### [WHAT THE EXERCISE ASKS]
What you write must match the records exactly, except for the images, which are left out.

***** INPUT MATERIAL *****

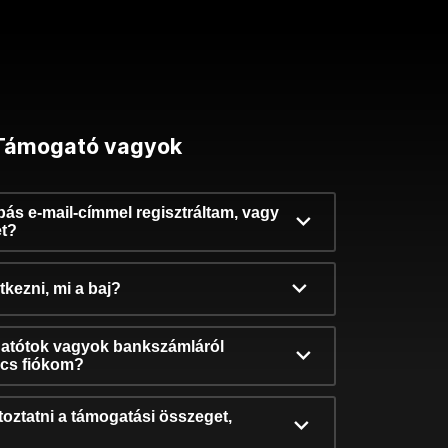
Támogató vagyok
ibás e-mail-címmel regisztráltam, vagy
et?
kezni, mi a baj?
atótok vagyok bankszámláról
incs fiókom?
oztatni a támogatási összeget,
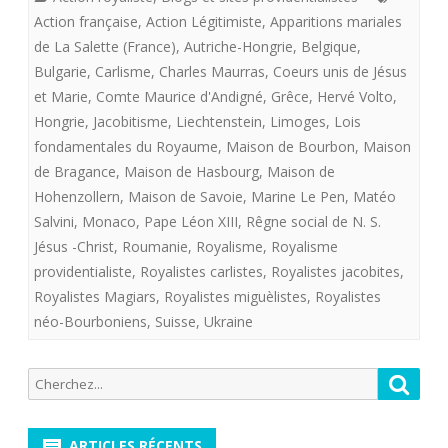
CATHOLIQU
Action française
,
Action Légitimiste
,
Apparitions mariales
2020
ET
de La Salette (France)
,
Autriche-Hongrie
,
Belgique
,
à
Bulgarie
,
Carlisme
,
Charles Maurras
,
Coeurs unis de Jésus
FRANçAISE,
et Marie
,
Comte Maurice d'Andigné
,
Grêce
,
Hervé Volto
,
Limoges
ROYALISTE
Hongrie
,
Jacobitisme
,
Liechtenstein
,
Limoges
,
Lois
fondamentales du Royaume
,
Maison de Bourbon
,
Maison
ET
de Bragance
,
Maison de Hasbourg
,
Maison de
PROVIDENTI
Hohenzollern
,
Maison de Savoie
,
Marine Le Pen
,
Matéo
!
Salvini
,
Monaco
,
Pape Léon XIII
,
Rêgne social de N. S.
Jésus -Christ
,
Roumanie
,
Royalisme
,
Royalisme
providentialiste
,
Royalistes carlistes
,
Royalistes jacobites
,
Royalistes Magiars
,
Royalistes miguèlistes
,
Royalistes
néo-Bourboniens
,
Suisse
,
Ukraine
Recherche
Reche
pour:
ARTICLES RÉCENTS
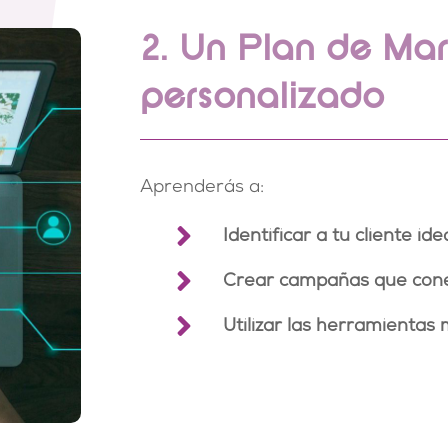
2. Un Plan de Mar
personalizado
Aprenderás a:

Identificar a tu cliente ide

Crear campañas que cone

Utilizar las herramientas 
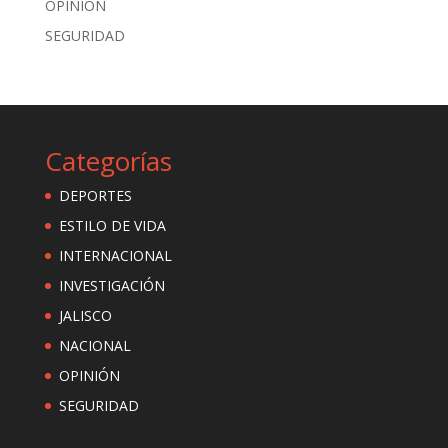
OPINIÓN
SEGURIDAD
Categorías
DEPORTES
ESTILO DE VIDA
INTERNACIONAL
INVESTIGACIÓN
JALISCO
NACIONAL
OPINIÓN
SEGURIDAD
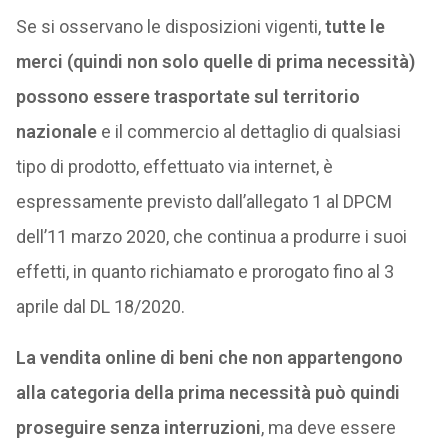
Se si osservano le disposizioni vigenti,
tutte le
merci (quindi non solo quelle di prima necessità)
possono essere trasportate sul territorio
nazionale
e il commercio al dettaglio di qualsiasi
tipo di prodotto, effettuato via internet, è
espressamente previsto dall’allegato 1 al DPCM
dell’11 marzo 2020, che continua a produrre i suoi
effetti, in quanto richiamato e prorogato fino al 3
aprile dal DL 18/2020.
La vendita online di beni che non appartengono
alla categoria della prima necessità può quindi
proseguire senza interruzioni
, ma deve essere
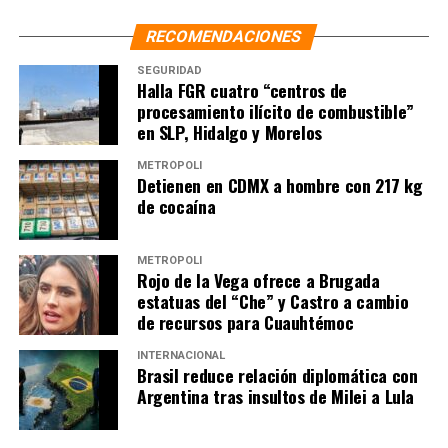
RECOMENDACIONES
SEGURIDAD
Halla FGR cuatro “centros de
procesamiento ilícito de combustible”
en SLP, Hidalgo y Morelos
METRÓPOLI
Detienen en CDMX a hombre con 217 kg
de cocaína
METRÓPOLI
Rojo de la Vega ofrece a Brugada
estatuas del “Che” y Castro a cambio
de recursos para Cuauhtémoc
INTERNACIONAL
Brasil reduce relación diplomática con
Argentina tras insultos de Milei a Lula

*****

### [YOUR SOLUTION]
Támogató vagyok
ibás e-mail-címmel regisztráltam, vagy
et?
kezni, mi a baj?
atótok vagyok bankszámláról
incs fiókom?
oztatni a támogatási összeget,
CATHOLIQU
Action française
,
Action Légitimiste
,
Apparitions mariales
2020
ET
de La Salette (France)
,
Autriche-Hongrie
,
Belgique
,
à
Bulgarie
,
Carlisme
,
Charles Maurras
,
Coeurs unis de Jésus
FRANçAISE,
et Marie
,
Comte Maurice d'Andigné
,
Grêce
,
Hervé Volto
,
Limoges
ROYALISTE
Hongrie
,
Jacobitisme
,
Liechtenstein
,
Limoges
,
Lois
fondamentales du Royaume
,
Maison de Bourbon
,
Maison
ET
de Bragance
,
Maison de Hasbourg
,
Maison de
PROVIDENTI
Hohenzollern
,
Maison de Savoie
,
Marine Le Pen
,
Matéo
!
Salvini
,
Monaco
,
Pape Léon XIII
,
Rêgne social de N. S.
Jésus -Christ
,
Roumanie
,
Royalisme
,
Royalisme
providentialiste
,
Royalistes carlistes
,
Royalistes jacobites
,
Royalistes Magiars
,
Royalistes miguèlistes
,
Royalistes
néo-Bourboniens
,
Suisse
,
Ukraine
Recherche
Reche
pour:
ARTICLES RÉCENTS
2. Un Plan de Mar
personalizado
Aprenderás a:

Identificar a tu cliente ide

Crear campañas que cone

Utilizar las herramientas 
OPINIÓN
SEGURIDAD
Categorías
DEPORTES
ESTILO DE VIDA
INTERNACIONAL
INVESTIGACIÓN
JALISCO
NACIONAL
OPINIÓN
SEGURIDAD
Se si osservano le disposizioni vigenti,
tutte le
merci (quindi non solo quelle di prima necessità)
possono essere trasportate sul territorio
nazionale
e il commercio al dettaglio di qualsiasi
tipo di prodotto, effettuato via internet, è
espressamente previsto dall’allegato 1 al DPCM
dell’11 marzo 2020, che continua a produrre i suoi
effetti, in quanto richiamato e prorogato fino al 3
aprile dal DL 18/2020.
La vendita online di beni che non appartengono
alla categoria della prima necessità può quindi
proseguire senza interruzioni
, ma deve essere
RECOMENDACIONES
SEGURIDAD
Halla FGR cuatro “centros de
procesamiento ilícito de combustible”
en SLP, Hidalgo y Morelos
METRÓPOLI
Detienen en CDMX a hombre con 217 kg
de cocaína
METRÓPOLI
Rojo de la Vega ofrece a Brugada
estatuas del “Che” y Castro a cambio
de recursos para Cuauhtémoc
INTERNACIONAL
Brasil reduce relación diplomática con
Argentina tras insultos de Milei a Lula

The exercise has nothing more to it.